Sent from my iPad using Tapatalk
 

·
Registered
Joined
·
7,442 Posts
Blue loctite works fine. No one has ever reported the nut getting loose with blue loctite.

I rig a preventer strap that pulls the centerstand forward. I do not want to pull too hard on a wrench and pull the bike back so the centerstand folds.

I put a stick between the swingarm and a wheel spoke to hold the wheel in place while I'm breaking the nut loose or torquing it.
 

·
Registered
Joined
·
1,843 Posts
When I did mine, no jumping on a breaker bar would loosen that nut (new from the factory), but an impact wrench spun it right off. I've also heard, and it seems reasonable, that it's a bad idea to use the transmission to hold the shaft so you want it in neutral for the work, especially if using an impact. Next time I change it I'll find out if red loctite was a bad idea.

Not to be contrary, but for removing the slave I've used both methods - cable tieing the lever, and cable tieing the piston and they both worked for me.
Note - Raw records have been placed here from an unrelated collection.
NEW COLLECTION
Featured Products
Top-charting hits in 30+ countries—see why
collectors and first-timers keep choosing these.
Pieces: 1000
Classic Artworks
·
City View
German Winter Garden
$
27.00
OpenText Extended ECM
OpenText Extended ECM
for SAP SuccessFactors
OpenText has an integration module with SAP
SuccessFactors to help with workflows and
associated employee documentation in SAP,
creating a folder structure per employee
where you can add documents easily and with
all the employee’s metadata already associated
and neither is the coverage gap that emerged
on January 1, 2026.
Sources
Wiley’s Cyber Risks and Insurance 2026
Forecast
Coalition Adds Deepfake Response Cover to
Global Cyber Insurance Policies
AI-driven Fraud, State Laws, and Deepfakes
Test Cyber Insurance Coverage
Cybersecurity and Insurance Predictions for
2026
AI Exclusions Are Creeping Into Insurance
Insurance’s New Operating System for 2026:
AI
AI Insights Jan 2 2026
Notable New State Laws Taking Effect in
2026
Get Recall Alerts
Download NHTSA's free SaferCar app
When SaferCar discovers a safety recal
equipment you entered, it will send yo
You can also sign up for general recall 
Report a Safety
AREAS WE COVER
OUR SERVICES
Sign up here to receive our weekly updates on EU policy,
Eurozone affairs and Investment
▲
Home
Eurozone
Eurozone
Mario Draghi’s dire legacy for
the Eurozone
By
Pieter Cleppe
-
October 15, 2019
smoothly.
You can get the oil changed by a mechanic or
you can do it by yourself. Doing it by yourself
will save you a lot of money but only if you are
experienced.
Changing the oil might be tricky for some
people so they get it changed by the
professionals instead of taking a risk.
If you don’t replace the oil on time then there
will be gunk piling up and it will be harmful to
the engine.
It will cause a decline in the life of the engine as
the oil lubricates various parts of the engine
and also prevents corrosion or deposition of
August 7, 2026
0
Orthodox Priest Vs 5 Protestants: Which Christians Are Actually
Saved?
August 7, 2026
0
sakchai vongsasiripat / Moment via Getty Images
Strapping the lever down seems counter-intuitive, but it locks the piston in place to keep it from popping all the way out. This is the method recommended in the FSM.

It was mentioned above, but don't forget that long metal spacer on one of the clutch slave bolts; you can break something re-installing if it's not there.
 

·
Registered
Joined
·
1,843 Posts
This is what the manual says to use

99000-32030 1303 THREADLOCK $5.03

This is 1303B

A description of this is

1303 - hi strength, infrequent removal

1322 - med strength stud & bearing

1342 - low strength, frequent removal

1360 - hi temp

Looks like Red to me? What do you think?
I found this document from Loctite. Down on page 7 it claims that their 271 (Red) threadlocker is equivalent to Suzuki 99000-32030 (1303). Of course, that's not to imply they are exactly the same thing, but probably as close as you will get outside of the Suzuki product.
 

·
Registered
Joined
·
80 Posts
Loctite also says for disassembly of 271 to heat to 250 C and disassembly hot. It is a military spec loctite and requires clean threads.